The case for tuition fees

At first glance, £9,250 per year seems like an extortionate amount of money to be charging students many of whom will have earned very little to no money in their lifetimes. The average student in England has just over £40’000 of debt by the time they are required to start repaying it. Therefore it is no surprise that there is widespread public support for the abolition of tuition fees especially, unsurprisingly enough amongst young people. However, this view is a misguided one, accelerated by the populist left whose advocacy for such a policy harms the poorest in society they claim to represent.

Campaigners for abolition argue that higher education is a basic right that should be available to everyone no matter their socio-economic background and that tuition fees, therefore, disadvantage poorer students who do not have the means to pay the high prices. This is an economically imbecilic simplification of the tuition fees system in England. Firstly, student loans cover all tuition costs no matter what an undergraduate’s financial situation is. Secondly under the student loan system tuition fees are only paid back once one reaches an income of £25,725. 9% of every penny earned above this is then diverted to reducing a graduate’s student debt. Thirdly all student debt is written off after 30 years. Therefore, tuition fees function like a graduate tax, a student will pay back as much as their degree earns them.

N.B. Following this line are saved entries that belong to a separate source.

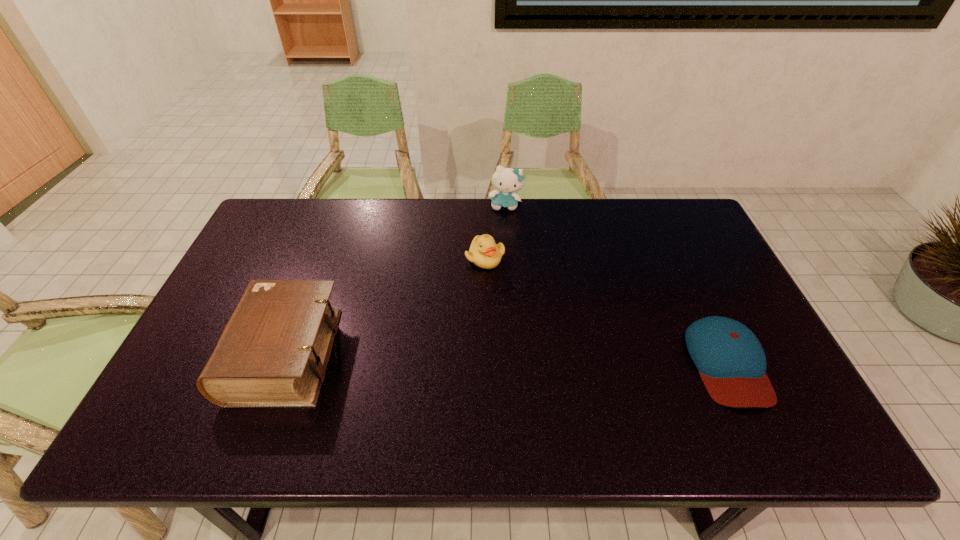 Where is `free location located on the spine side of the leftmost object`? The width and height of the screenshot is (960, 540). free location located on the spine side of the leftmost object is located at coordinates (209, 355).

At what (x,y) coordinates should I click in order to perform the action: click on vacant space located 0.180m on the beak of the second farthest object. Please return your answer as a coordinate pair (x, y). This screenshot has width=960, height=540. Looking at the image, I should click on (469, 316).

Identify the location of vacant space situated on the beak of the second farthest object. (454, 379).

At what (x,y) coordinates should I click in order to perform the action: click on vacant space located 0.120m on the beak of the second farthest object. Please return your answer as a coordinate pair (x, y). Image resolution: width=960 pixels, height=540 pixels. Looking at the image, I should click on (474, 300).

Where is `free space located 0.370m on the face of the farthest object`? The image size is (960, 540). free space located 0.370m on the face of the farthest object is located at coordinates (495, 290).

Locate an element on the screen. The height and width of the screenshot is (540, 960). vacant region located on the face of the farthest object is located at coordinates (495, 293).

The width and height of the screenshot is (960, 540). In order to click on vacant space situated on the face of the farthest object in this screenshot , I will do `click(496, 283)`.

The image size is (960, 540). Find the location of `object that is at the far edge`. object that is at the far edge is located at coordinates (506, 180).

Identify the location of Bible at the near edge. Image resolution: width=960 pixels, height=540 pixels. (273, 352).

You are a GUI agent. You are given a task and a screenshot of the screen. Output one action in this format:
    pyautogui.click(x=<x>, y=<y>)
    Task: Click on the baseball cap that is at the near edge
    The width and height of the screenshot is (960, 540).
    Given the screenshot: What is the action you would take?
    pyautogui.click(x=731, y=362)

University attendees have historically been a minority in England. In 2000 shortly after tuition fees were introduced 33% of young people obtained a university degree by 2018 that number had risen to just over 50%, for the first time ever university students were the majority. This expansion of higher education participation has been attributed to well-funded universities being able to offer more places, thanks to tuition fees. But imagine for a moment that the fees were abolished and that universities were funded through general taxation. Half the country, the lesser-educated, poorer half would be helping to pay for the education of the other half. Yes, they would be giving less than their counterparts but they are still paying for services they are unable to enjoy. Thus, such a system would be regressive.

The political parties in England seem to have evaded any ideological obligations to this policy in recent years. At the last General election, it was the Labour Party under Jeremy Corbyn who proposed complete abolition, yet the tuition fees system is simply another form of progressive taxation and thus any socialist ought to consider it a good policy and one that has opened higher education to ‘the many not the few’. On the other hand, the Liberal Democrats, by uneasily supporting tuition fees have abandoned the principles of liberalism. For surely there is something inherently illiberal about indebting someone to the state for most of their working life. Though it was not always like this, since tuition fees were first introduced in 1998, each of the three main parties in England has at some point supported abolition.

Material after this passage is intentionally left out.